Its requirements show some similarity with the EU Reach registration and authorisation procedures. Under the new legislation, chemical substances in the Brazil will be listed in a National Register of Chemical Substances, including data submitted by importers or manufacturers; and a National Inventory of Chemical Substances will be developed. Chemicals manufactured or imported in quantities of one tonne/year would will need to be registered in the National Inventory of Chemical Substances.
Just like EU Reach, this law and its implementation and compliance will require investment. The development of internal tools and procedures will be needed, and tests on substances may also be necessary, particularly, for new substances and those prioritised for risk assessment. Here, companies will be able to benefit from information and studies available from Brazilian and international institutions, as well as from risk assessment studies already carried out in other countries.

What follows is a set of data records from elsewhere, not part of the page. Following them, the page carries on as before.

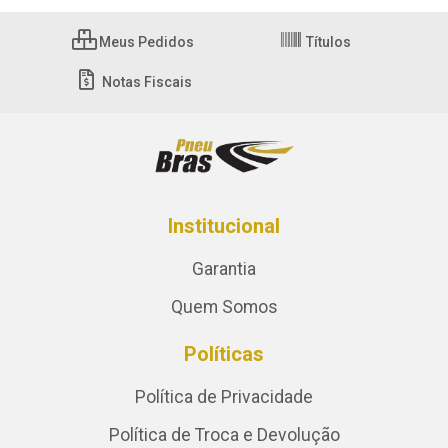
Meus Pedidos
Títulos
Notas Fiscais
Institucional
Garantia
Quem Somos
Políticas
Política de Privacidade
Política de Troca e Devolução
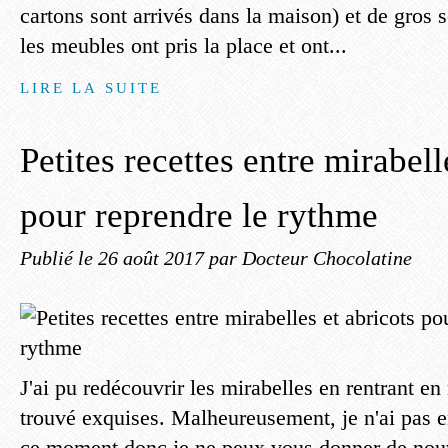
cartons sont arrivés dans la maison) et de gros
les meubles ont pris la place et ont...
LIRE LA SUITE
Petites recettes entre mirabell
pour reprendre le rythme
Publié le
26 août 2017
par Docteur Chocolatine
J'ai pu redécouvrir les mirabelles en rentrant en
trouvé exquises. Malheureusement, je n'ai pas e
ce moment donc je ne peux vous donner de nouv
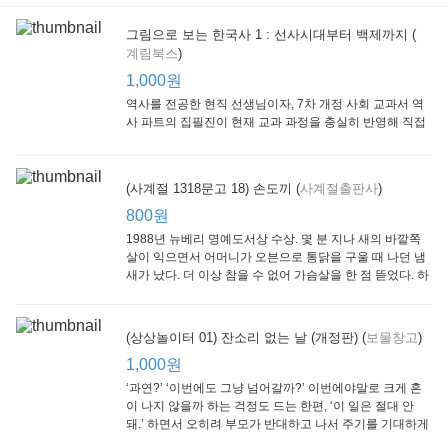
그림으로 보는 한국사 1 : 선사시대부터 백제까지 (
계림북스
)
[Arthur Starter 01] Arthur Helps Out
[Arthur Adventure 01] Arthur Babysits
(Scholastic hello Reader Level 1-03) Bubble Trouble
Little Brown and
Little, Brown
Scholastic
Lit
1,000원
Company
1,000원
800원
1
1,000원
역사를 전공한 현직 선생님이자, 7차 개정 사회 교과서 역
사 파트의 집필진이 현재 교과 과정을 충실히 반영해 직접
쓴 역사책이다. 또한, ‘역사와 사회과를 연구하는 초등 교사
모임’에 속한 선생님들이 감수를 맡아 어린이들의 눈높이
에 꼭 맞추었다.
(사계절 1318문고 18) 손도끼 (
사계절출판사
)
800원
1988년 뉴베리 명예도서상 수상. 몇 분 지나 새의 바깥쪽
살이 익으면서 어머니가 오븐으로 통닭을 구울 때 나던 냄
새가 났다. 더 이상 참을 수 없어 가슴살을 한 점 뜯었다. 하
지만 속은 여전히 날고기였다.
잠수네 아이들의 소문난 영어공부법 : 입문편
엄마 학교
수학의 신 엄마가 만든다 : 수학으로 서울대 간 공신 엄마가 전하는 수학 매니지먼트 노하우!
(상상놀이터 01) 잔소리 없는 날 (개정판) (
보물창고
)
알에이치코리아
큰솔(토토북)
동아일보사
2
(RHK)
800원
1,000원
1
1,000원
800원
‘과연?’ ‘이번에도 그냥 넘어갈까?’ 이번에야말로 크게 혼
이 나지 않을까 하는 걱정도 드는 한편, ‘이 일은 절대 안
돼.’ 하면서 오히려 부모가 반대하고 나서 주기를 기대하게
되기도 한다. 작가 안네마리 노르덴은 이 아슬아슬한 감정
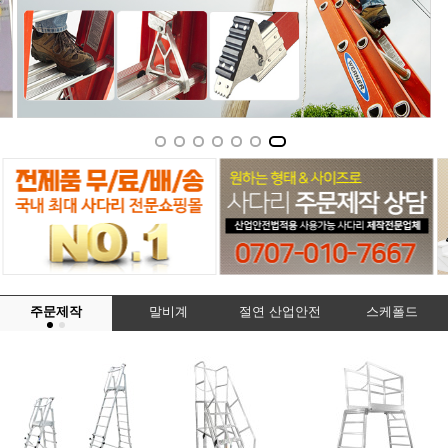
주문제작
말비계
절연 산업안전
스케폴드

While the legislation entered into force in November 2024, the registration of substances will only be possible after the authorities develop the necessary systems, expected by November 2027.
Companies will then have three years to perform the registration.
Impact of Gulf crisis
The impact of the crisis in the Middle East has been broad and has been felt far and wide.
However, Abiquim says there is no risk of widespread chemical shortages due to the conflict in the Middle East, especially given exising idle capacity and the main sources of imports, the US, other countries in the Americas and China, are not operationally impacted by the conflict in the Middle East.
However, other product segments, such as methanol, nitrogen fertilisers and sulfur, depend more heavily on imports, while dependence on naphtha, which accounts for about 61% of the Brazilian production base, puts the country at a disadvantage in relation to international competitors, such as the US.